1. Physiologically compatible imexon lyophilisates stable in storage containing the active principle imexon or its salts, a builder and a wetting agent characterised in that they are lyophilised from an organic solvent or a mixture of two or more organic solvents.

2. Imexon lyophilisates according to claim 1, polyvinyl pyrrolidone or cyclodextrin being preferably used as builders.

3. Imexon lyophilisates according to claim 1, a polysorbate being used as vein compatible wetting agent.

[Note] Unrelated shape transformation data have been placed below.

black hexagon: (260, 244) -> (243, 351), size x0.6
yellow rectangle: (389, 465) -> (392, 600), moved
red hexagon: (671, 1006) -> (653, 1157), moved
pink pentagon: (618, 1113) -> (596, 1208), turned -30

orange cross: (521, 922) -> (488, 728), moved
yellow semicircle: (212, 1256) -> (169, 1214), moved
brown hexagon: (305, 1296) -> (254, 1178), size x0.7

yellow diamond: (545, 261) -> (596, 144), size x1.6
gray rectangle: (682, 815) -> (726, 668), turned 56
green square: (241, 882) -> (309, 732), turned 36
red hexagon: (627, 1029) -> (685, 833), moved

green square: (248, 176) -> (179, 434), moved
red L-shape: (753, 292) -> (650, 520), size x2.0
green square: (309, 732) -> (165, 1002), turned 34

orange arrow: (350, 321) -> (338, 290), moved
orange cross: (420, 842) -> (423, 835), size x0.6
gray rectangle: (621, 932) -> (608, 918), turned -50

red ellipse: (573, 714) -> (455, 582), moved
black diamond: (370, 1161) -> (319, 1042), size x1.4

4. Lyophilisates according to claim 1, the solvent used for lyophilisation being a physiologically highly compatible organic solvent selected from the group of dimethyl sulphoxide, tert. butanol, Solutol HS 15, isobutyl acetate, ethyl acetate or mixtures of these solvents.

5. Lyophilisates according to claim 1, consisting of imexon or its salts, the builder and the wetting agent as well as up to 5% solvent.

6. Process for the production of physiologically compatible imexon lyophilisates stable in storage containing at least one builder and one wetting agent characterised in that imexon or its salt(s) is/are dissolved together with a builder and a wetting agent in an organic solvent and lyophilised.

7. Process according to claim 6 characterized in that dimethyl sulphoxide is used as the organic solvent.

8. Process according to claim 6 characterized in that tert. butanol, Solutol HS15, isobutyl acetate, ethyl acetate or mixtures of these solvents are used as the solvent.

9. Process for the production of parenteral forms of administration of imexon or its salts characterised in that an imexon lyophilisate according to claim 1, is dissolved for application in a solution of 10% propylene glycol and 90% water.